Likewise, liturgy offers us the format with which to worship; it takes us by the hand and leads us in worship all the while requiring nothing more than our willingness to be lead. Inasmuch, modern liturgy (i.e. worship music) no matter how cliché it sounds or how bitter we happen to be, presents us with the option of submitting to the act worship, which is worship in and of itself. For worship is not in song, it is in submission. Singing along to Chris Tomlin tunes is not worship because it was written by a Christian or makes all the right biblical references (which, let’s be honest, if often doesn’t). It is worship because it involves the act of attempting to pay due reverence to an eternal and transcendent God.

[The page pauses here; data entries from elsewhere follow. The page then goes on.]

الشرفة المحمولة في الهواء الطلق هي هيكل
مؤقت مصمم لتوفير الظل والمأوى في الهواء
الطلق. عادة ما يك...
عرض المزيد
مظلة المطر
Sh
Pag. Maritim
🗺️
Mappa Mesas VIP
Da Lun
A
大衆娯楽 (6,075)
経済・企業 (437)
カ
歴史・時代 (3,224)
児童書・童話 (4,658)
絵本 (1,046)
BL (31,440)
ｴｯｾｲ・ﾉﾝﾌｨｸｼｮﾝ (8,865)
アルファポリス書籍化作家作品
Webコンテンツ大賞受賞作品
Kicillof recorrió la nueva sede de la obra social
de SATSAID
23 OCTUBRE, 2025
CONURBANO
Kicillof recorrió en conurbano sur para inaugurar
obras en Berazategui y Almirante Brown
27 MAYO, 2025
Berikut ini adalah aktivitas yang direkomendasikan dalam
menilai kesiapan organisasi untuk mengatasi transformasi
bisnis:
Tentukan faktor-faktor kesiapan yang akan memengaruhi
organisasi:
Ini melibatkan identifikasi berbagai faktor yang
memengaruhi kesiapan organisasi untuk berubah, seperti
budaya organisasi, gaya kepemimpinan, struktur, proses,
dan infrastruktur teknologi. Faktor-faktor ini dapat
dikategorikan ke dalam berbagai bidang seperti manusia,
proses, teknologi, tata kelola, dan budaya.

It is worship because it involves the act of denying whatever cynicism and revulsion we may feel in that moment, denying our regard for ourselves and submitting to the leader’s call: “join me in worship”.
And, although (obnoxiously) cynical, my earlier observations do point to one undeniable truth: our worship is suckfully inadequate. Any worship leader or congregant who actually believes they are properly worshiping Christ, that their means and execution of worship is worthy of the one they proclaim, is not only incredibly self-deceived but, worse, has ceased worshipping God at all. For God cannot be articulated by us, nor can our meager offerings pay due reverence to him. This is the acknowledgement of grace that must pervade every corner of our lives, including our guitar chords and drum beats on Sunday morning. Our worship is not worthy of our Creator. And yet our submission is still encouraged, adopted and invited. Indeed, it is.
And it is my existence in this grace that enables me to clap my hands and sing on Sunday morning when I’d just as soon go out for coffee with Ann Coulter. Often times, it is not because I enjoy the song, the music, or even feel emotionally moved. Sometimes that happens, but more often it is because I acknowledge the presence and existence of a God greater than myself and, in submission to him, I choose to attempt to worship him within the structure I’ve been given. It looked different 600 years ago and it will look different in another few centuries; the beauty is not in the means of worship but the one to whom our worship points.
This is the act of worship, the discipline which we all must seek: crooning along to “Lord of heaven and earth” is just a by-product of a humbled heart.
And so I sing along and clap when told. Sometimes I am emotionally moved, but mostly I am just trying. And in doing so, in trying and yearning, I submit to the current structure of worship. I allow myself to be lead into a liturgy and means of presenting my inadequate and wholly unworthy reverence.
I worship God.
But my goodness, sometimes I still really hate worship music.